Manifeste d’Oxford de 1997

Programme libéral pour le 21ème siècle

Nous, 475 libéraux des cinq continents, inspirés par les fondateurs de l’Internationale libérale qui ont lancé le Manifeste libéral il y a cinquante ans, sommes revenus à Oxford, du 27 au 30 novembre 1997, pour réfléchir aux réponses libérales aux défis et aux opportunités qui se présentent à nous à l’aube du nouveau millénaire.

Au cours de ces 50 années, des progrès substantiels ont été réalisés dans l’établissement de sociétés ouvertes basées sur les libertés politiques et économiques. Cependant, il reste encore un long chemin à parcourir. Les nouvelles générations doivent redéfinir les priorités libérales face à de nouvelles opportunités et de nouveaux dangers.

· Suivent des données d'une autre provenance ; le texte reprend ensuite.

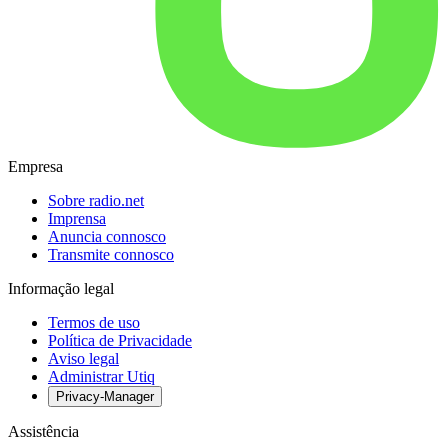
Empresa
Sobre radio.net
Imprensa
Anuncia connosco
Transmite connosco
Informação legal
Termos de uso
Política de Privacidade
Aviso legal
Administrar Utiq
Privacy-Manager
Assistência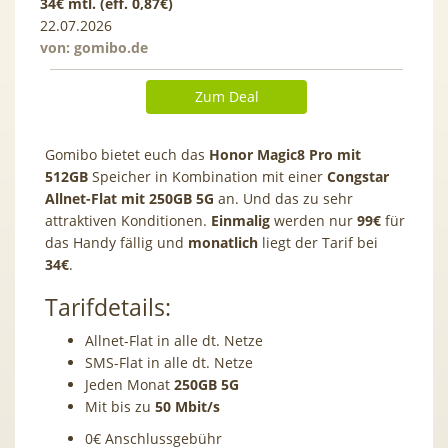
34€ mtl. (eff. 0,87€)
22.07.2026
von:
gomibo.de
Zum Deal
Gomibo bietet euch das
Honor Magic8 Pro mit
512GB
Speicher in Kombination mit einer
Congstar
Allnet-Flat mit 250GB 5G
an. Und das zu sehr
attraktiven Konditionen.
Einmalig
werden nur
99€
für
das Handy fällig und
monatlich
liegt der Tarif bei
34€
.
Tarifdetails:
Allnet-Flat in alle dt. Netze
SMS-Flat in alle dt. Netze
Jeden Monat
250GB 5G
Mit bis zu
50
Mbit/s
0€ Anschlussgebühr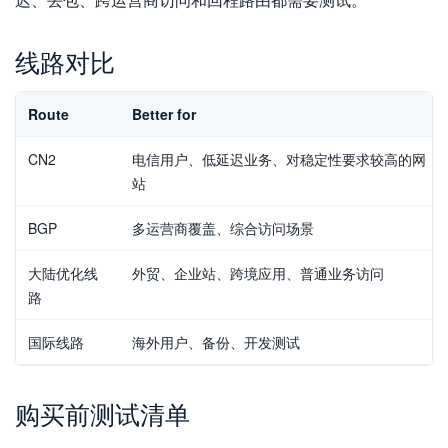
线路对比
Route
Better for
CN2
电信用户、低延迟业务、对稳定性要求较高的网
站
BGP
多运营商覆盖、综合访问场景
大陆优化线
外贸、企业站、跨境应用、普通业务访问
路
国际线路
海外用户、备份、开发测试
购买前测试清单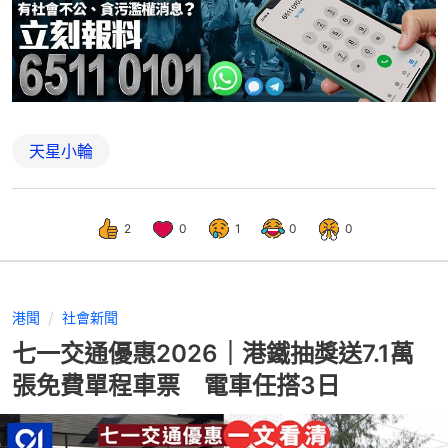
天星小輪
2
0
1
0
0
港聞
社會新聞
七一交通優惠2026｜港鐵抽獎送7.1萬
張免費單程車票 電車任搭3日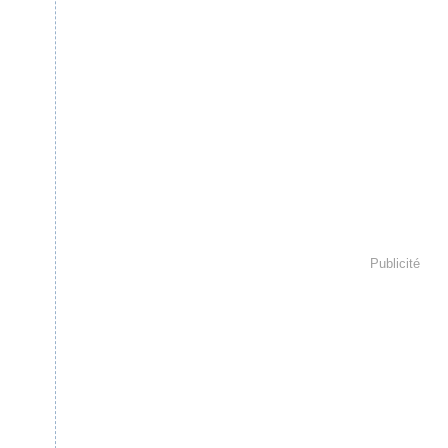
Publicité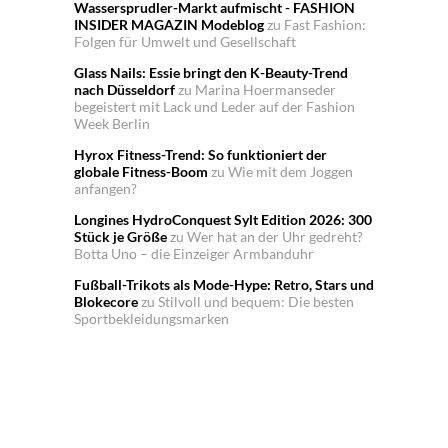
Wassersprudler-Markt aufmischt - FASHION
INSIDER MAGAZIN Modeblog
zu
Fast Fashion:
Folgen für Umwelt und Gesellschaft
Glass Nails: Essie bringt den K-Beauty-Trend
nach Düsseldorf
zu
Marina Hoermanseder
begeistert mit Lack und Leder auf der Fashion
Week Berlin
Hyrox Fitness-Trend: So funktioniert der
globale Fitness-Boom
zu
Wie mit dem Joggen
anfangen?
Longines HydroConquest Sylt Edition 2026: 300
Stück je Größe
zu
Wer hat an der Uhr gedreht?
Botta Uno – die Einzeiger Armbanduhr
Fußball-Trikots als Mode-Hype: Retro, Stars und
Blokecore
zu
Stilvoll und bequem: Die besten
Sportbekleidungsmarken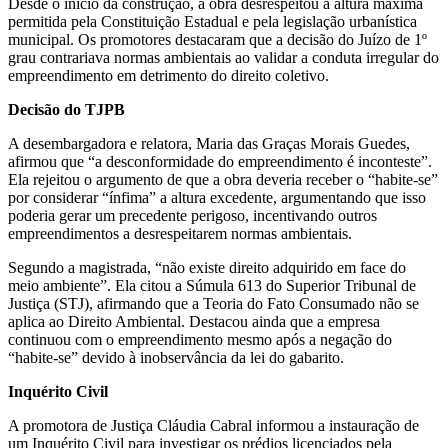
Desde o início da construção, a obra desrespeitou a altura máxima
permitida pela Constituição Estadual e pela legislação urbanística
municipal. Os promotores destacaram que a decisão do Juízo de 1º
grau contrariava normas ambientais ao validar a conduta irregular do
empreendimento em detrimento do direito coletivo.
Decisão do TJPB
A desembargadora e relatora, Maria das Graças Morais Guedes,
afirmou que “a desconformidade do empreendimento é inconteste”.
Ela rejeitou o argumento de que a obra deveria receber o “habite-se”
por considerar “ínfima” a altura excedente, argumentando que isso
poderia gerar um precedente perigoso, incentivando outros
empreendimentos a desrespeitarem normas ambientais.
Segundo a magistrada, “não existe direito adquirido em face do
meio ambiente”. Ela citou a Súmula 613 do Superior Tribunal de
Justiça (STJ), afirmando que a Teoria do Fato Consumado não se
aplica ao Direito Ambiental. Destacou ainda que a empresa
continuou com o empreendimento mesmo após a negação do
“habite-se” devido à inobservância da lei do gabarito.
Inquérito Civil
A promotora de Justiça Cláudia Cabral informou a instauração de
um Inquérito Civil para investigar os prédios licenciados pela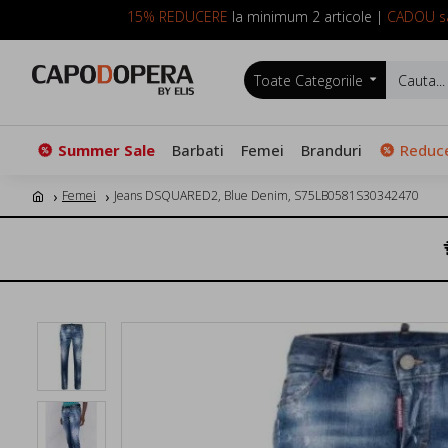
15% REDUCERE
la minimum 2 articole |
CADOU sa
Toate Categoriile
Summer Sale
Barbati
Femei
Branduri
Reduce
Femei
Jeans DSQUARED2, Blue Denim, S75LB0581S30342470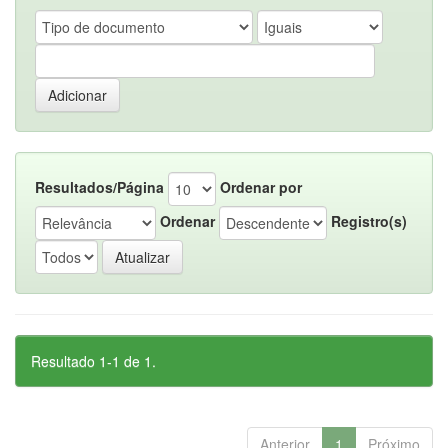
Resultados/Página
Ordenar por
Ordenar
Registro(s)
Resultado 1-1 de 1.
Anterior
1
Próximo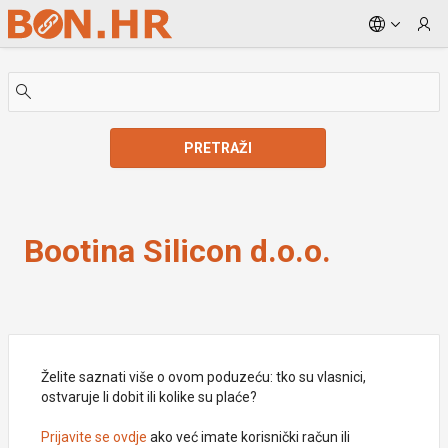
Skip to Main Content
PRETRAŽI
Bootina Silicon d.o.o.
Bootina Silicon d.o.o.
Želite saznati više o ovom poduzeću: tko su vlasnici,
ostvaruje li dobit ili kolike su plaće?
Prijavite se ovdje
ako već imate korisnički račun ili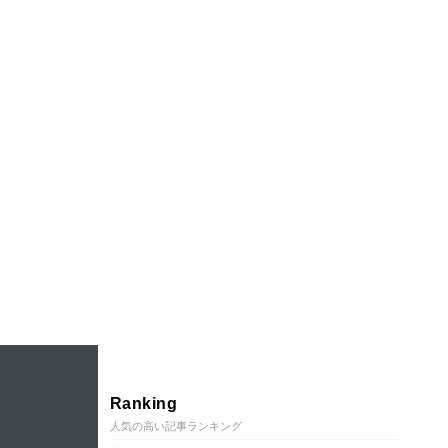
Ranking
人気の高い記事ランキング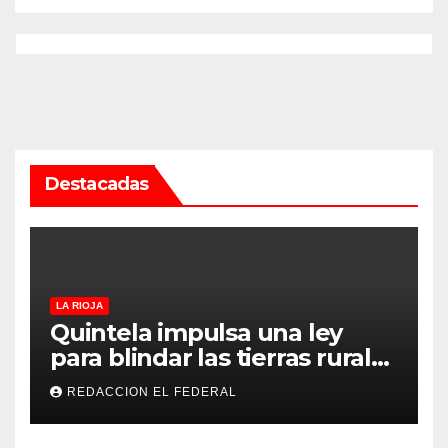
Destacadas
LA RIOJA
Quintela impulsa una ley
para blindar las tierras rurales
de La Rioja: cuáles son los
REDACCION EL FEDERAL
principales puntos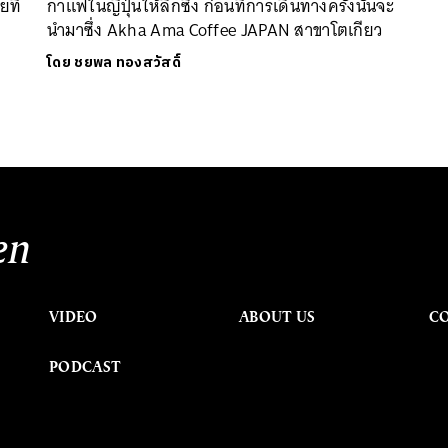
ยที่
กาแฟในญี่ปุ่นให้ลึกซึ้ง ก่อนที่การเดินทางครั้งนั้นจะ
นำมาซึ่ง Akha Ama Coffee JAPAN สาขาโตเกียว
โดย
ชยพล ทองสวัสดิ์
en
VIDEO
ABOUT US
C
PODCAST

Nombreux sont les défis auxquels le libéralisme devra faire face : La violation des droits de l’homme ; la concentration excessive du pouvoir et de la richesse ; le fondamentalisme, le totalitarisme, la xénophobie, le racisme, la discrimination fondée sur le sexe, l’homosexualité, la religion, la génération et le handicap ; la pauvreté et l’ignorance ; le fossé grandissant entre les riches et les pauvres ; l’utilisation abusive des nouvelles technologies ; l’affaiblissement des liens sociaux ; la concurrence pour des ressources rares ; la dégradation de l’environnement dans un monde surpeuplé ; la criminalité organisée et la corruption politique. Notre tâche en tant que libéraux au XXIe siècle consistera à rechercher des réponses politiques qui favorisent les droits de l’homme et la liberté individuelle, des sociétés et des économies ouvertes, et la coopération mondiale.

Nos valeurs libérales

Nous réaffirmons notre adhésion aux principes du libéralisme énoncés dans le Manifeste d’avril 1947 de l’Internationale libérale : La liberté et la responsabilité individuelles sont les fondements d’une société civilisée ; l’Etat n’est qu’un instrument au service du peuple ; toute action de l’Etat doit respecter les principes du contrôle démocratique ; la liberté constitutionnelle repose sur la séparation des pouvoirs ; la justice exige que, dans toute procédure pénale, l’accusé ait droit à un procès rapide et public, et à un verdict juste, libre de toute influence politique ; que le contrôle de l’économie par l’État et les monopoles privés menacent tous deux la liberté politique ; que les droits et les devoirs vont de pair et que, dans la société civile, chaque citoyen a une responsabilité morale envers les autres ; que la paix mondiale ne peut être construite que sur le respect de ces principes et sur la coopération entre les sociétés démocratiques. Nous réaffirmons que ces principes s’appliquent partout dans le monde.

Liberté, responsabilité, tolérance, justice sociale et égalité des points de départ : telles sont les valeurs essentielles du libéralisme, et tels restent les principes sur lesquels une société ouverte doit être construite. Ces principes requièrent un équilibre prudent entre des sociétés civiles fortement avancées, des gouvernements démocratiques, des marchés libres et la coopération internationale.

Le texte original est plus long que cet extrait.